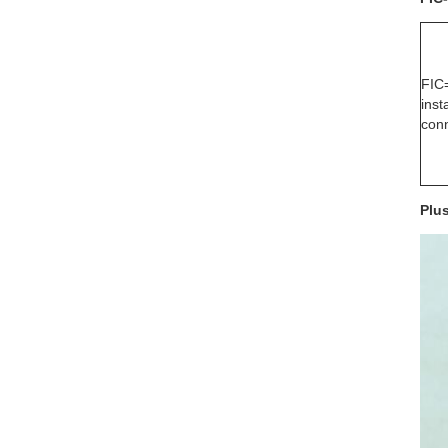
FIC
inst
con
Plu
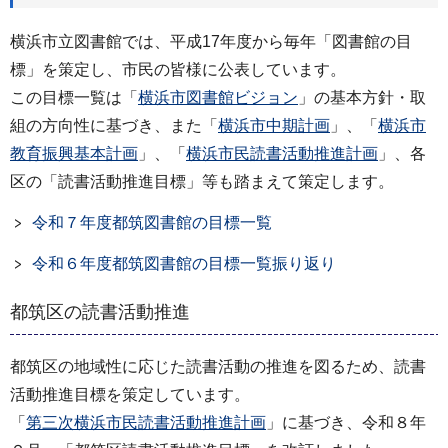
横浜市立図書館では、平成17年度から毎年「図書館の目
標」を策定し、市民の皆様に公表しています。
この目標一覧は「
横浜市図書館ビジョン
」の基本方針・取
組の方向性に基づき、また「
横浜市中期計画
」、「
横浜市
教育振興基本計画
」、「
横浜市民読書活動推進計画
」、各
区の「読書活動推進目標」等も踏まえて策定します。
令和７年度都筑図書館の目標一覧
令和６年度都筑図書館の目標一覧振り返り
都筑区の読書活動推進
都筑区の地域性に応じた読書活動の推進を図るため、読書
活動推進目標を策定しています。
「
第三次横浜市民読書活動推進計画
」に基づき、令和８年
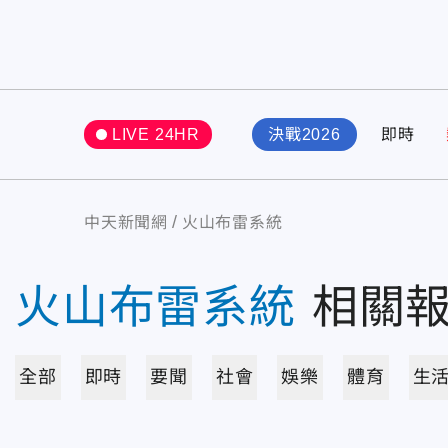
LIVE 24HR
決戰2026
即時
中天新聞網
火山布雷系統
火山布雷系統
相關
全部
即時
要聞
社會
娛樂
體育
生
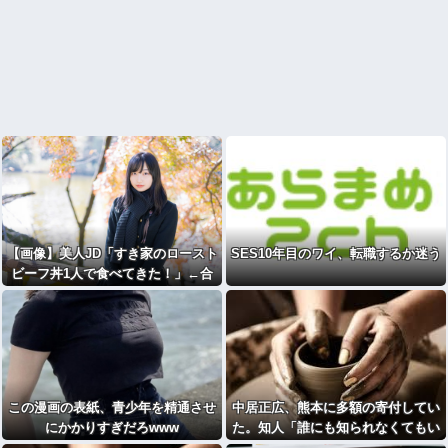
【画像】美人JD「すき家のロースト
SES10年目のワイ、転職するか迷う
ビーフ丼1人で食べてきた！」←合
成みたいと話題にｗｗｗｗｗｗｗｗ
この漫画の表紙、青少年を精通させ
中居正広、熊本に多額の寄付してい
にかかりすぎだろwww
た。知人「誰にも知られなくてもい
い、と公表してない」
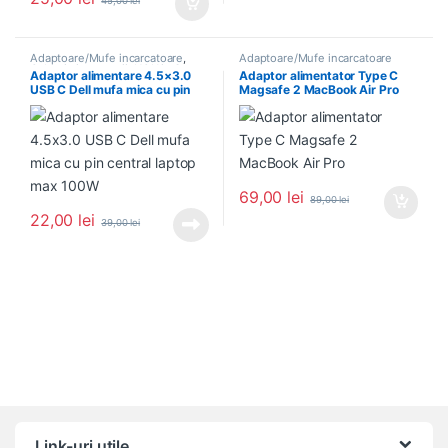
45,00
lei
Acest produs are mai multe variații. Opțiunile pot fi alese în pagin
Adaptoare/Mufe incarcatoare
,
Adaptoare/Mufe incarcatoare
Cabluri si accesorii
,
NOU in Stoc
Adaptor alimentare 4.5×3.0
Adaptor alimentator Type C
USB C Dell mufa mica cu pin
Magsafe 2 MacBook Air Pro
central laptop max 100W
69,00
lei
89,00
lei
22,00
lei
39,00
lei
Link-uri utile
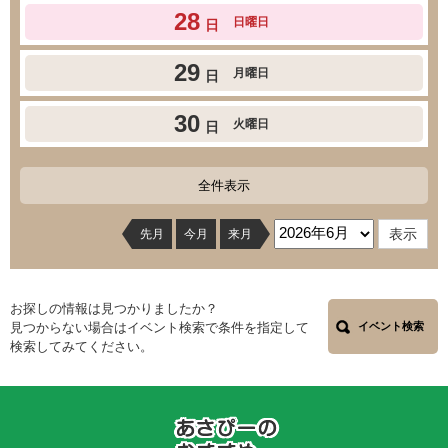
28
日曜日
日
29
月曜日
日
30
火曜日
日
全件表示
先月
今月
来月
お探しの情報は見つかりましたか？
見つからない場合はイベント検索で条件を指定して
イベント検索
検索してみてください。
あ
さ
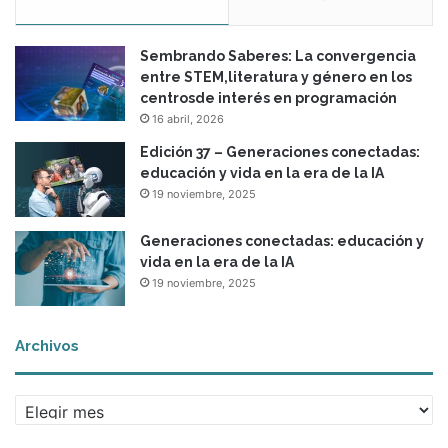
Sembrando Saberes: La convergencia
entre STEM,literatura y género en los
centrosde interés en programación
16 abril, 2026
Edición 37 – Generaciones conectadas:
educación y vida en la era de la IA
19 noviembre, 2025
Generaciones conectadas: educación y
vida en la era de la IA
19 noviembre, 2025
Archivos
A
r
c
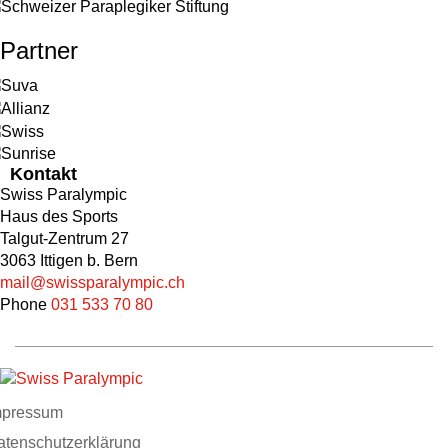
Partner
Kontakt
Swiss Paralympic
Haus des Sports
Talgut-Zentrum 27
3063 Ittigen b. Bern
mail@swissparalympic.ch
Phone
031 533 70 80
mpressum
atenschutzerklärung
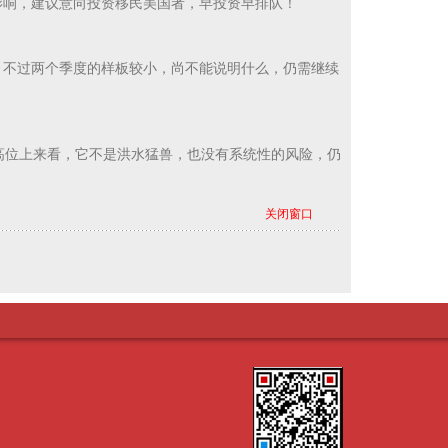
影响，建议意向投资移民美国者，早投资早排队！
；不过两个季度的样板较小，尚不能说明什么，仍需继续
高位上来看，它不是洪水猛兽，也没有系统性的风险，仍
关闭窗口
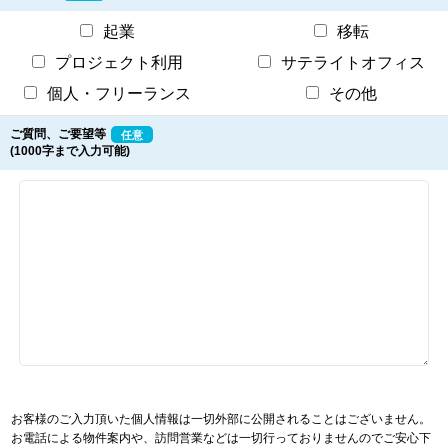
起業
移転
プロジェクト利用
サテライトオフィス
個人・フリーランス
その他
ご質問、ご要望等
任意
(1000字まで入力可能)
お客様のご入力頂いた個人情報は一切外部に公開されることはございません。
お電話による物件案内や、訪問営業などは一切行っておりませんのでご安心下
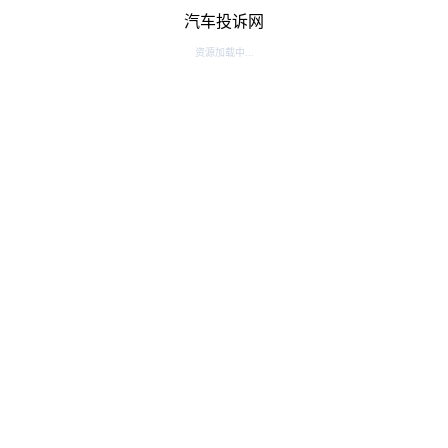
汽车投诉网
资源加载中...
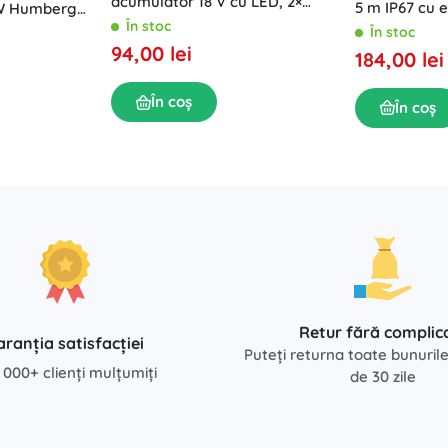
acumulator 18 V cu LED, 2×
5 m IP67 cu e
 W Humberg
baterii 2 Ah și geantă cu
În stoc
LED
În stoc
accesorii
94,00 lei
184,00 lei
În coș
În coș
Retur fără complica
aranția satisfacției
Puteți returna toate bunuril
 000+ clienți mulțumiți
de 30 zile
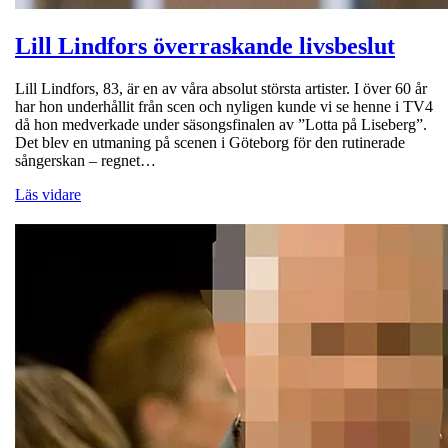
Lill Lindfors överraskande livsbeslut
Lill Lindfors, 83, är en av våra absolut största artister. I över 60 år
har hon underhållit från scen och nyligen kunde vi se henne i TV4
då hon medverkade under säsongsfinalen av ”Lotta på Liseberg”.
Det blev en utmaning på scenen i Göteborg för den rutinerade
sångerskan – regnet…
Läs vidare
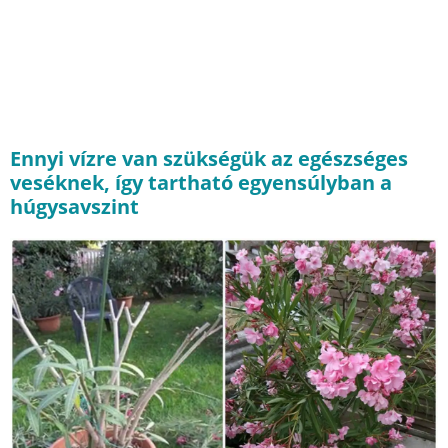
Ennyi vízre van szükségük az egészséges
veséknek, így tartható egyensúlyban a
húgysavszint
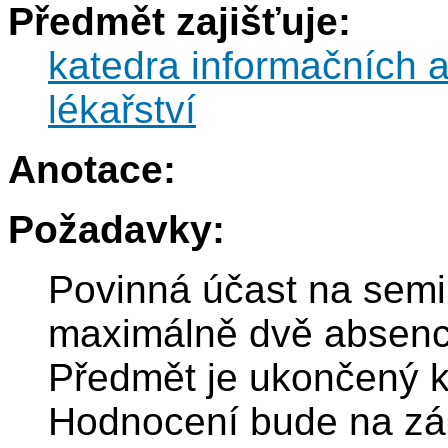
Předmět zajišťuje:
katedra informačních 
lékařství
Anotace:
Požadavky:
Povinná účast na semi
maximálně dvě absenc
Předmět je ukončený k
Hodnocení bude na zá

++++++

All of the entries above need to be repeated exactly, minus the pictures.

◆ EXERCISE ANSWER
FIC
inst
con
Plu
横浜市立図書館では、平成17年度から毎年「図書館の目
標」を策定し、市民の皆様に公表しています。
この目標一覧は「
横浜市図書館ビジョン
」の基本方針・取
組の方向性に基づき、また「
横浜市中期計画
」、「
横浜市
教育振興基本計画
」、「
横浜市民読書活動推進計画
」、各
区の「読書活動推進目標」等も踏まえて策定します。
令和７年度都筑図書館の目標一覧
令和６年度都筑図書館の目標一覧振り返り
都筑区の読書活動推進
都筑区の地域性に応じた読書活動の推進を図るため、読書
活動推進目標を策定しています。
「
第三次横浜市民読書活動推進計画
」に基づき、令和８年
LIVE 24HR
決戰2026
即時
中天新聞網
火山布雷系統
火山布雷系統
相關
全部
即時
要聞
社會
娛樂
體育
生
【画像】美人JD「すき家のロースト
SES10年目のワイ、転職するか迷う
ビーフ丼1人で食べてきた！」←合
成みたいと話題にｗｗｗｗｗｗｗｗ
この漫画の表紙、青少年を精通させ
中居正広、熊本に多額の寄付してい
にかかりすぎだろwww
た。知人「誰にも知られなくてもい
い、と公表してない」
45,00
lei
Acest produs are mai multe variații. Opțiunile pot fi alese în pagin
Adaptoare/Mufe incarcatoare
,
Adaptoare/Mufe incarcatoare
Cabluri si accesorii
,
NOU in Stoc
Adaptor alimentare 4.5×3.0
Adaptor alimentator Type C
USB C Dell mufa mica cu pin
Magsafe 2 MacBook Air Pro
central laptop max 100W
69,00
lei
89,00
lei
22,00
lei
39,00
lei
Link-uri utile
28
日曜日
日
29
月曜日
日
30
火曜日
日
全件表示
先月
今月
来月
お探しの情報は見つかりましたか？
見つからない場合はイベント検索で条件を指定して
イベント検索
検索してみてください。
あ
さ
Sembrando Saberes: La convergencia
entre STEM,literatura y género en los
centrosde interés en programación
16 abril, 2026
Edición 37 – Generaciones conectadas:
educación y vida en la era de la IA
19 noviembre, 2025
Generaciones conectadas: educación y
vida en la era de la IA
19 noviembre, 2025
Archivos
A
r
c
Partner
Kontakt
Swiss Paralympic
Haus des Sports
Talgut-Zentrum 27
3063 Ittigen b. Bern
mail@swissparalympic.ch
Phone
031 533 70 80
mpressum
atenschutzerklärung
影响，建议意向投资移民美国者，早投资早排队！
；不过两个季度的样板较小，尚不能说明什么，仍需继续
高位上来看，它不是洪水猛兽，也没有系统性的风险，仍
关闭窗口
起業
移転
プロジェクト利用
サテライトオフィス
個人・フリーランス
その他
ご質問、ご要望等
任意
(1000字まで入力可能)
お客様のご入力頂いた個人情報は一切外部に公開されることはございません。
お電話による物件案内や、訪問営業などは一切行っておりませんのでご安心下
汽车投诉网
资源加载中...
acumulator 18 V cu LED, 2×
5 m IP67 cu e
 W Humberg
baterii 2 Ah și geantă cu
În stoc
LED
În stoc
accesorii
94,00 lei
184,00 lei
În coș
În coș
Retur fără complica
aranția satisfacției
Puteți returna toate bunuril
 000+ clienți mulțumiți
de 30 zile
Lill Lindfors överraskande livsbeslut
Lill Lindfors, 83, är en av våra absolut största artister. I över 60 år
har hon underhållit från scen och nyligen kunde vi se henne i TV4
då hon medverkade under säsongsfinalen av ”Lotta på Liseberg”.
Det blev en utmaning på scenen i Göteborg för den rutinerade
sångerskan – regnet…
Läs vidare
Ennyi vízre van szükségük az egészséges
veséknek, így tartható egyensúlyban a
húgysavszint
Předmět zajišťuje:
katedra informačních 
lékařství
Anotace:
Požadavky:
Povinná účast na semi
maximálně dvě absenc
Předmět je ukončený k
Hodnocení bude na zá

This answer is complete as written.